CO₂ Absorption with Reaction

import neqsim.thermo.system.SystemSrkCPAstatoil;

// Create system with amine
SystemSrkCPAstatoil fluid = new SystemSrkCPAstatoil(313.15, 30.0);
fluid.addComponent("nitrogen", 0.85);
fluid.addComponent("CO2", 0.10);
fluid.addComponent("water", 0.04);
fluid.addComponent("MDEA", 0.01);
fluid.setMixingRule(10);  // CPA mixing rule

// Use reactive film model
// The enhancement factor is calculated automatically
// based on reaction kinetics and Hatta number

References

  1. Solbraa, E. (2002). Equilibrium and Non-Equilibrium Thermodynamics of Natural Gas Processing. Dr.ing. thesis, NTNU. NVA

  2. Krishna, R., Standart, G.L. (1976). Mass and energy transfer in multicomponent systems. Chem. Eng. Commun., 3(4-5), 201-275.

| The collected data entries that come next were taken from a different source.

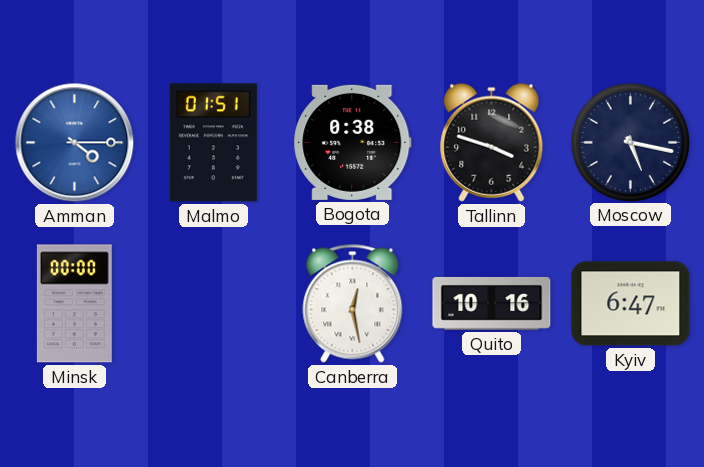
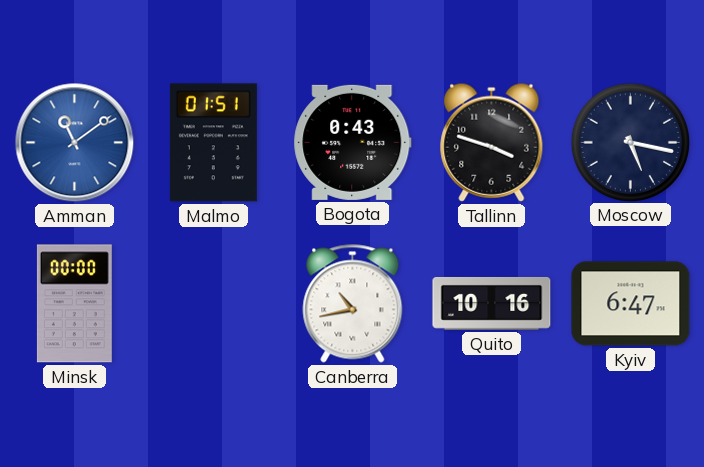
Amman: 4:15 -> 11:09
Bogota: 0:38 -> 0:43
Canberra: 12:28 -> 10:43
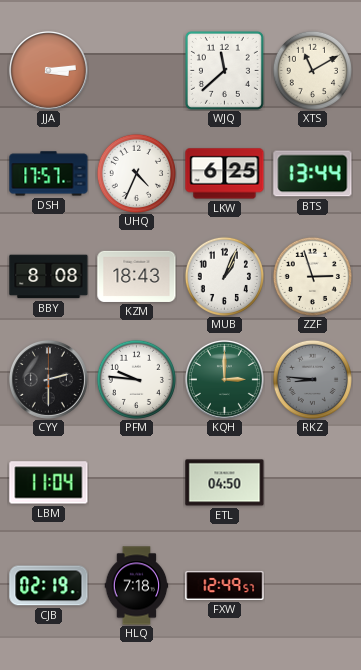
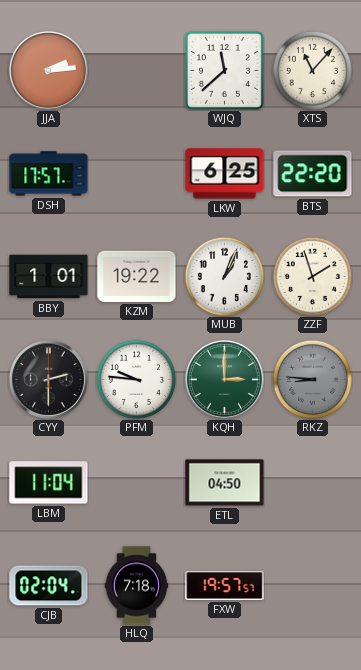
JJA: 3:14 -> 2:14
XTS: 11:10 -> 11:07
UHQ: 4:34 -> none
BTS: 13:44 -> 22:20
BBY: 8:08 -> 1:01
KZM: 18:43 -> 19:22
ZZF: 2:57 -> 1:57
CJB: 02:19 -> 02:04
FXW: 12:49 -> 19:57
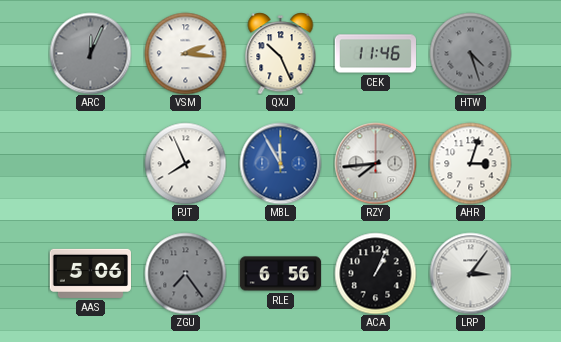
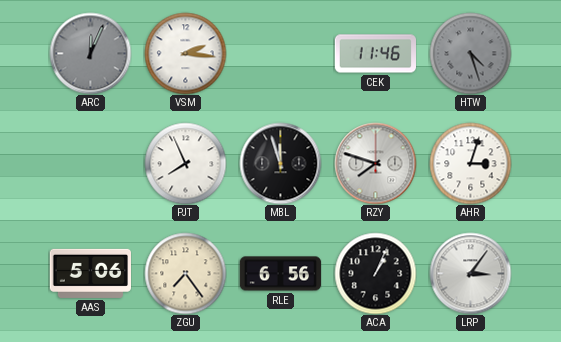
QXJ: 10:26 -> none
MBL: 11:55 -> 11:57
MBL dial: blue -> black
RZY: 7:44 -> 7:48
ZGU dial: grey -> cream
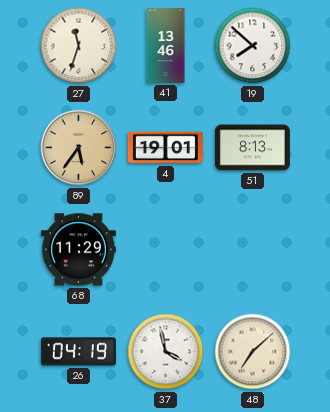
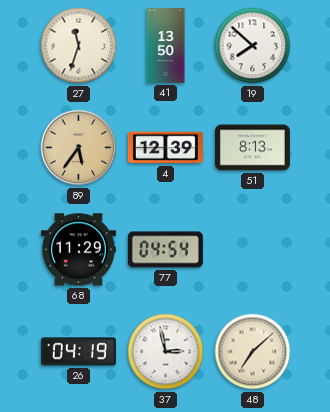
41: 13:46 -> 13:50
4: 19:01 -> 12:39
77: none -> 04:54
37: 3:58 -> 2:58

  3. Taylor, R., Krishna, R. (1993). Multicomponent Mass Transfer. Wiley.

  4. Danckwerts, P.V. (1970). Gas-Liquid Reactions. McGraw-Hill.

  5. Poling, B.E., Prausnitz, J.M., O’Connell, J.P. (2001). The Properties of Gases and Liquids. 5th ed. McGraw-Hill.

  6. Rinker, E.B., Ashour, S.S., Sandall, O.C. (1995). Kinetics and modelling of carbon dioxide absorption into aqueous solutions of N-methyldiethanolamine. Chem. Eng. Sci., 50(5), 755-768.